MMR: all a lie. Damn you Dr Wakefield. (Mild)

So the MMR scandal was all based on a lie. Time article here.

Money quote here:

Damn you Dr Wakefield! You seriously scared a great many people into putting their children at real risk.

There shouldn’t be anything ‘mild’ about this pitting whatsoever. Wakefield has children’s blood on his hands and should be held responsible for that.

I’m sorry, but I just don’t have a mastery of creative vitriol. I’m just really mild mannered. Most of the time.

Oh my God.

Losing his medical license is too good. He needs to be publicly tarred and feathered.

Check out the Bad Science blog for info on how this is still rumbling on…

http://www.badscience.net/2009/02/bad-science-bingo/

That utter asshole. I work in medical research and falsified research leads some people to smear all research, distrust studies. Plenty of people who believed the original study will stick to their guns, disbelieving this information; others will just go rabidly anti-Medicine in other ways. He has done immense harm to the reputation of researchers and vaccinations both.

Here is a little more of the article for those of us who didn’t make the connection right away.

I have a question…why? Why would he want to prove a link between MMR vaccines and autism?

What’s really depressing about this is Ferret Herder’s right…showing Wakefield to have been a fraud won’t cool the anti-vaxers at all - it’ll just be ‘proof’ for them that the medical establishment is corrupt.

Short version: He was in the pocket of a lawyer who wanted to sue the MMR vaccine makers over an autism link.
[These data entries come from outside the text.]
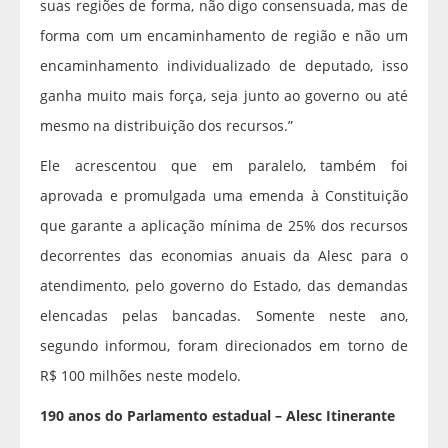
suas regiões de forma, não digo consensuada, mas de
forma com um encaminhamento de região e não um
encaminhamento individualizado de deputado, isso
ganha muito mais força, seja junto ao governo ou até
mesmo na distribuição dos recursos.”
Ele acrescentou que em paralelo, também foi
aprovada e promulgada uma emenda à Constituição
que garante a aplicação mínima de 25% dos recursos
decorrentes das economias anuais da Alesc para o
atendimento, pelo governo do Estado, das demandas
elencadas pelas bancadas. Somente neste ano,
segundo informou, foram direcionados em torno de
R$ 100 milhões neste modelo.
190 anos do Parlamento estadual – Alesc Itinerante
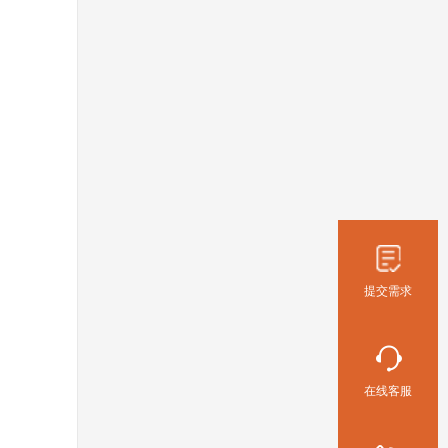
提交需求
在线客服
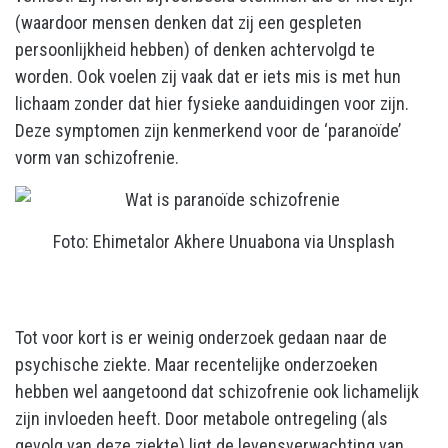
(waardoor mensen denken dat zij een gespleten
persoonlijkheid hebben) of denken achtervolgd te
worden. Ook voelen zij vaak dat er iets mis is met hun
lichaam zonder dat hier fysieke aanduidingen voor zijn.
Deze symptomen zijn kenmerkend voor de ‘paranoïde’
vorm van schizofrenie.
Foto: Ehimetalor Akhere Unuabona via Unsplash
Tot voor kort is er weinig onderzoek gedaan naar de
psychische ziekte. Maar recentelijke onderzoeken
hebben wel aangetoond dat schizofrenie ook lichamelijk
zijn invloeden heeft. Door metabole ontregeling (als
gevolg van deze ziekte) ligt de levensverwachting van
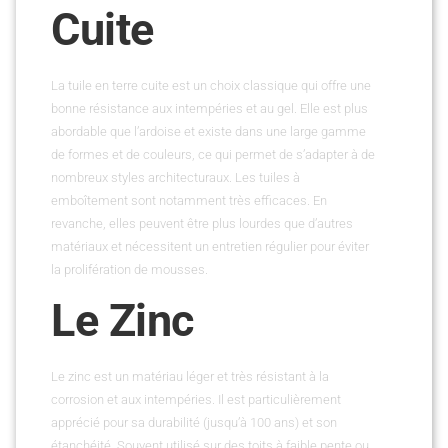
Cuite
La tuile en terre cuite est un choix classique qui offre une
bonne résistance aux intempéries et au gel. Elle est plus
abordable que l’ardoise et existe dans une large gamme
de formes et de couleurs, ce qui permet de s’adapter à de
nombreux styles architecturaux. Les tuiles à
emboîtement sont notamment très efficaces. En
revanche, elles peuvent être plus lourdes que d’autres
matériaux et nécessitent un entretien régulier pour éviter
la prolifération de mousses.
Le Zinc
Le zinc est un matériau léger et très résistant à la
corrosion et aux intempéries. Il est particulièrement
apprécié pour sa durabilité (jusqu’à 100 ans) et son
étanchéité. Souvent utilisé sur des toits à faible pente ou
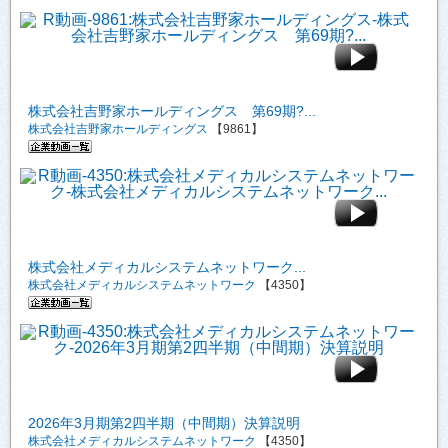
株式会社吉野家ホールディングス 第69期?...
株式会社吉野家ホールディングス
【9861】
株式会社メディカルシステムネットワーク...
株式会社メディカルシステムネットワーク
【4350】
2026年3月期第2四半期（中間期）決算説明
株式会社メディカルシステムネットワーク
【4350】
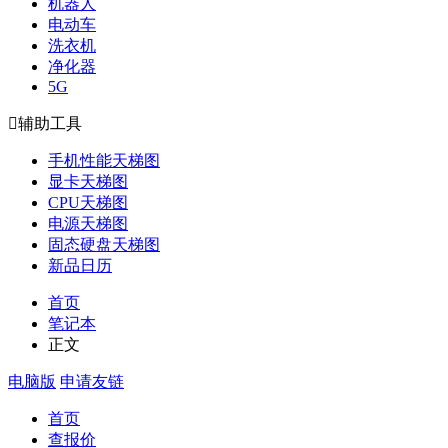
机器人
电动车
洗衣机
净化器
5G

辅助工具
手机性能天梯图
显卡天梯图
CPU天梯图
电源天梯图
固态硬盘天梯图
新品日历
首页
笔记本
正文
电脑版
申请友链
首页
查报价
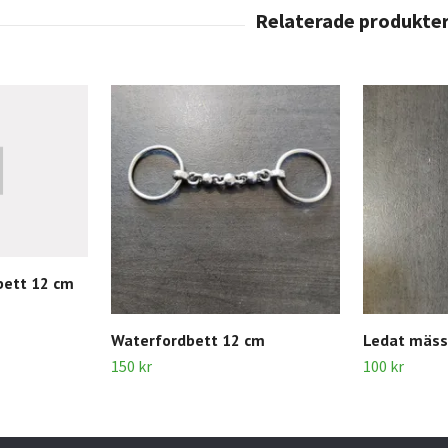
bett 12 cm
Waterfordbett 12 cm
Ledat mäss
150 kr
100 kr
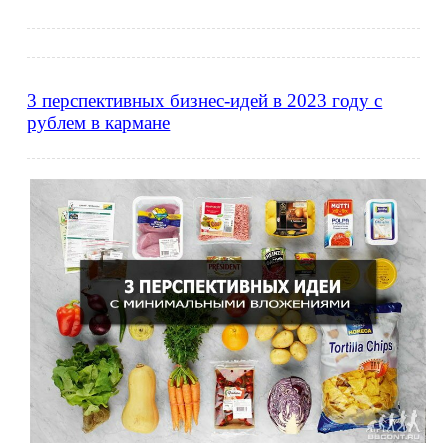
3 перспективных бизнес-идей в 2023 году с
рублем в кармане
My uinderstanding was that he was getting funding from a lawyers group who were hired by parents to sue vaccine manufactures for damages. He was trying to ‘prove’ the link to bolster the damages claim.

Congrats to the Times for investigating this. I am stunned.

I know exactly how this is going to play out on the TV news:
"A study linking vaccinations to autism has been shown to be fraudulent, blah blah blah…But IS there a real link? many parents still believe in the link. (Cut to some sound bites from about 20 of these parents):rolleyes:

The thread title confused me. I had no idea why you were pitting a Philadelphia rock station.

Unfortunately this is not the first or last time something like this has happened when doctors were in the pockets of lawyers.

At least it should convince the politicians who have been trying to score points over it.

It won’t do that, either. Politicians love to wrap themselves in the pro-family flag and don’t let reason get in the way of that.

Robin

Now, what Google ads am I getting in this thread? Just one, advertising a clinic’s special ‘separate vaccines for M, M and R’ service.

No links to, for instance, Ben Goldacre’s Bad Science blog. :smack: times infinity plus one.

Gresham’s Law appears to apply to information as well as coinage. :frowning:

The autism/vaccine/thimerosal thing was on the news one day at the laundromat. A woman dressed in scrubs embroidered with the name of one of the local hospitals told me how vaccines with thimerosal in them absolutely do cause autism and she knows this because she is a nurse. Then she went on to say that even though thimerosal is not put into vaccinations anymore, it’s still not safe to get your kids vaccinated because most doctors are using their stock of old vaccines that still have it in there from years and years ago.

I really hope she’s not working in pediatrics.

In the U.K., the affair was very badly handled. The government forbade doctors from using the old, separate, vaccines and just flatly denied any problem. It would have been over in 3 months if they’d said something along the lines of, “Okay, let’s look at your data. In the mean time, concerned parents can opt for the old vaccines.” And he would have been found to be a fraud very quickly.

But he’s now been well and truly kebabbed.

He wanted to impress hot model and autism activist Jenny McCarthy.